Gladiators, not even worth good punch line, ought to move
September 27, 2007 - 9:00 pm
This is what it must feel like for David Letterman when a president’s term ends or no more rehab centers are willing to admit Britney Spears. Comedy becomes tougher to generate.
What was once always good for laughs instead converts to old, tired, useless dribble.
Speaking of the Gladiators …
Embarrassing long ago morphed into pathetic for how absentee owner Jim Ferraro runs his Arena Football League franchise, which earlier this month hired its fourth head coach in five years and is searching for its fourth general manager since the team relocated from New Jersey in 2002.
Sam Jankovich recently departed that post after one season, with Ferraro calling the move “a mutual decision.” Either that, or Jankovich finally accepted the mutually popular opinion Ferraro has no idea what he’s doing.
“What you need there is definitely local ownership,” Jankovich said this week. “People who can get things done in that town, who know other people that can get things done in terms of sponsorship and marketing.”
Offering a large stake in the team to one or several local parties with sufficient capital and connections would be the intelligent thing for Ferraro to do, which means we’re counting on it happening just after an expansive shopping center is built in the middle of Red Rock Canyon.
In fact, whispers around AFL circles insist Ferraro (who couldn’t be reached for sensible comment or screaming match Wednesday) wants to move his team again, this time to Cleveland. It makes sense for him on several fronts: First, Ferraro then would have to not travel only 1,086 miles from Florida to miss home games instead of the 2,185 he often didn’t trek here.
Second, the farther Ferraro is from Las Vegas, the more distance he could create from that $56,000 — and climbing — unpaid bill he owes the Thomas & Mack Center when he moved games last season to the Orleans Arena, where officials have their own contract with the owner and understandably are concerned they’re dealing with a weird bird.
Third, it might explain why the team’s local offices are more vacant of breathing souls than a cemetery and its official Web site last was updated with fresh news in June.
Which, you have to figure, makes new coach Mike Wilpolt feel all warm and fuzzy and welcome.
“The league is concerned with the performance of the Gladiators,” said Chris McCloskey, senior vice president of communications for the AFL. “Not necessarily on the field, because that’s strictly competition. More off the field.
“The Gladiators’ (situation) is something we’ll be addressing in the next few weeks. But we continue to believe Las Vegas is a very good market for us.”
An AFL Board of Directors meeting is scheduled next month in Chicago, when any league owner worth his fat wallet politely but firmly should suggest Ferraro seek local partners in Las Vegas or — better yet — sell the team outright to someone who can find the Orleans from the airport without directions.
Fact is, Ferraro would need a three-fourths majority vote of his peers to again relocate, not likely given how fond rich owners are of this city as an AFL destination and the fact they already allowed him to move once.
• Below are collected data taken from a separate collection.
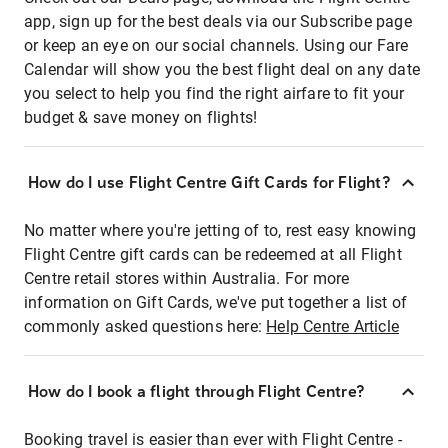
app, sign up for the best deals via our Subscribe page
or keep an eye on our social channels. Using our Fare
Calendar will show you the best flight deal on any date
you select to help you find the right airfare to fit your
budget & save money on flights!
How do I use Flight Centre Gift Cards for Flight?
No matter where you're jetting of to, rest easy knowing
Flight Centre gift cards can be redeemed at all Flight
Centre retail stores within Australia. For more
information on Gift Cards, we've put together a list of
commonly asked questions here:
Help Centre Article
How do I book a flight through Flight Centre?
Booking travel is easier than ever with Flight Centre -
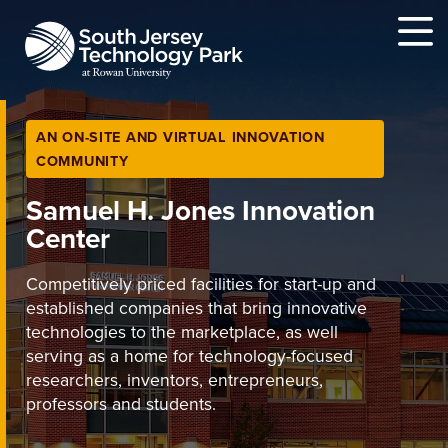
MENU
AN ON-SITE AND VIRTUAL INNOVATION
COMMUNITY
Samuel H. Jones Innovation
Center
Competitively priced facilities for start-up and
established companies that bring innovative
technologies to the marketplace, as well
serving as a home for technology-focused
researchers, inventors, entrepreneurs,
professors and students.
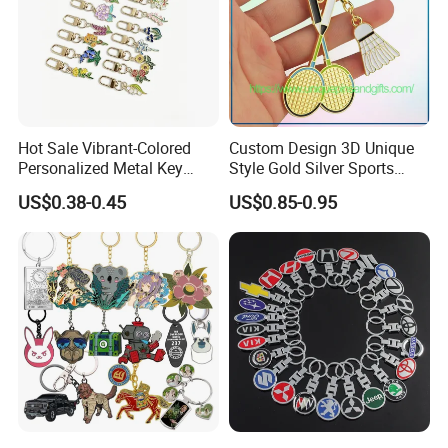
Hot Sale Vibrant-Colored
Custom Design 3D Unique
Personalized Metal Key
Style Gold Silver Sports
Chain for Backpack
Keychain, Badminton Suite
US$0.38-0.45
US$0.85-0.95
Accessory Decoration
Keychain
Selling is an option. The going rate for an AFL team is $20 million. Might I suggest until a casino or other large corporation decides it would be fun to dabble in the AFL business and Ferraro tires of playing the role of pro sports owner and finds a new toy to occupy his time, all those remaining diehard Gladiators fans begin collecting donations.
I know you’re out there and have the two e-mails to prove it.
“I met with (Ferraro) on numerous occasions and discussed all the issues people are concerned about,” said Wilpolt, a finalist for the head coaching job three years ago who amazingly wanted to pursue it again. “Jim has made a commitment financially to hire me and to allow me to spend the money to hire a staff of very good AFL coaches, a commitment that they haven’t made in the past.
“I believe it will work.”
Wilpolt seems like a nice fellow and certainly has capable AFL credentials, but excuse us for not embracing his optimism.
What was once funny became stupid the minute it nearly took both hands to count the number of coaches and general managers Ferraro has run through since arriving here.
This stinks. The day we live in a society where such an elevated level of incompetence makes it no longer enjoyable to make fun of Ferraro and the Gladiators, well, what’s the point of going on?